No Brasil, segundo Erez, não se pratica o pagamento de valores residuais. “Os roteiristas são contratados por trabalho, e salvo raríssimas exceções, os contratos determinam que o único pagamento devido pelo trabalho é esse cachê previamente acordado”, esclarece o roteirista.
Ainda de acordo com o profissional, se passar a existir a necessidade de emendar um contrato, a mudança é contemplada em um novo acordo. “Mas nunca ouvi falar de um player sequer considerar o pagamento de valores residuais - uma característica do mercado nacional que resultou bastante conveniente para os streamings estrangeiros”.
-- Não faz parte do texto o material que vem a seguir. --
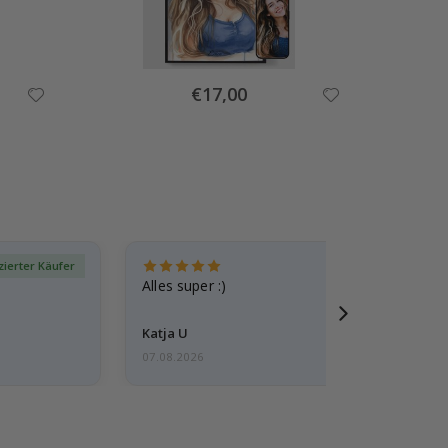
Special
€17,00
Price
izierter Käufer
Verif
Alles super :)
Katja U
07.08.2026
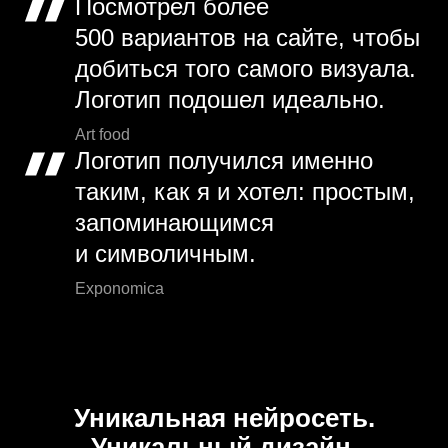
Посмотрел более
500 вариантов на сайте, чтобы
добиться того самого визуала.
Логотип подошел идеально.
Art food
Логотип получился именно
таким, как я и хотел: простым,
запоминающимся
и символичным.
Exponomica
Уникальная нейросеть.
Уникальный дизайн.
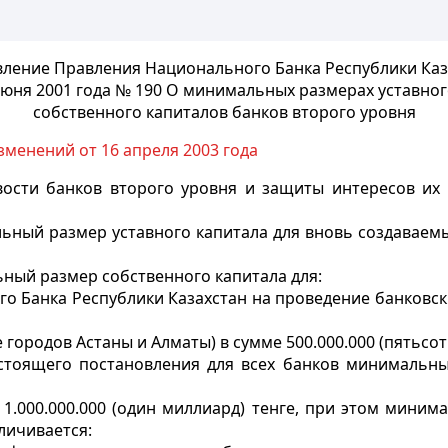
ление Правления Национального Банка Республики Каз
июня 2001 года № 190 О минимальных размерах уставног
собственного капиталов банков второго уровня
зменений от 16 апреля 2003 года
вости банков второго уровня и защиты интересов их
льный размер уставного капитала для вновь создаваемы
льный размер собственного капитала для:
 Банка Республики Казахстан на проведение банковских
городов Астаны и Алматы) в сумме 500.000.000 (пятьсот
настоящего постановления для всех банков минимальн
 1.000.000.000 (один миллиард) тенге, при этом мини
личивается:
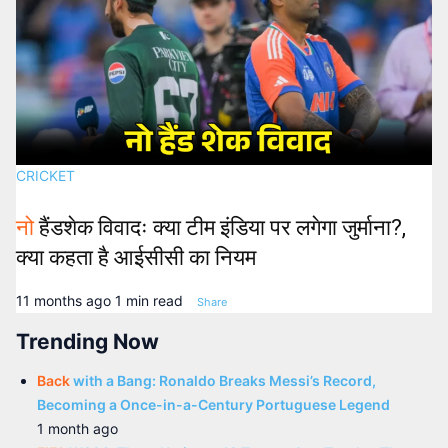
CRICKET
नो
हैंडशेक विवादः क्या टीम इंडिया पर लगेगा जुर्माना?,
क्या कहता है आईसीसी का नियम
11 months ago
1 min read
Share
Trending Now
Back
with a Bang: Ronaldo Breaks Messi’s Record,
Becoming a Once-in-a-Century Portuguese Legend
1 month ago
Para Erez, contudo, “talvez seja injusto comparar o mercado brasileiro com o americano”. Ele lembra que Hollywood estabeleceu há tempos um sistema que é muito mais complexo.
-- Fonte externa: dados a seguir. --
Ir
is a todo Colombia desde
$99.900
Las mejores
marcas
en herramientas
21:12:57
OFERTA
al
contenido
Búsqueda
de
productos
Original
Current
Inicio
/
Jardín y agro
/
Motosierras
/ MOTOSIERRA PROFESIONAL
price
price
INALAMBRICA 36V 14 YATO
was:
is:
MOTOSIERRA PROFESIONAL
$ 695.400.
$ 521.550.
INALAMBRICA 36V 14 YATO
“Antes de surgirem os streamings, as TVs abertas já pagavam residuais para programas que eram reprisados ou entravam em 'syndication' - uma espécie de segunda janela em um exibidor que não é o produtor original do conteúdo. Toda vez que um filme ou série era renegociado, os roteiristas também ganhavam. Mas para isso, precisaram antes constituir um sindicato forte e presente que zelasse pelos interesses dos roteiristas e tivesse cacife pra cobrar as grandes emissoras. No Brasil, a ABRA almeja chegar nesse lugar, mas receio que ainda há um longo caminho antes que isso seja possível”.
Quanto às salas de roteiro, o roteirista falou que também é difícil comparar o mercado americano com o brasileiro. “Na chamada Era de Ouro da TV americana era comum uma sala ser formada por mais de dez roteiristas, mas muito disso devia-se ao fato de que as temporadas muitas vezes tinham mais de 20 episódios”.
Com a diminuição do tamanho das temporadas, veio a redução do número de roteiristas nas salas, o que resultou em mais pressão e menos garantias
No Brasil, Erez revelou que a maior sala que ele teve a chance de participar tinha cinco roteiristas - contando o chefe de sala -, e a menor tinha quatro.
“Durante o desenvolvimento de um projeto é comum ter menos pessoas envolvidas, mas uma vez dado o sinal verde para constituir a sala, a média que tenho observado é essa - o que não é ruim. O que acaba variando é o prazo de entrega dos roteiros finais, o cachê e a condução da sala - seja pelo roteirista chefe, pelo diretor do geral ou pela produtora/canal.”, finalizou.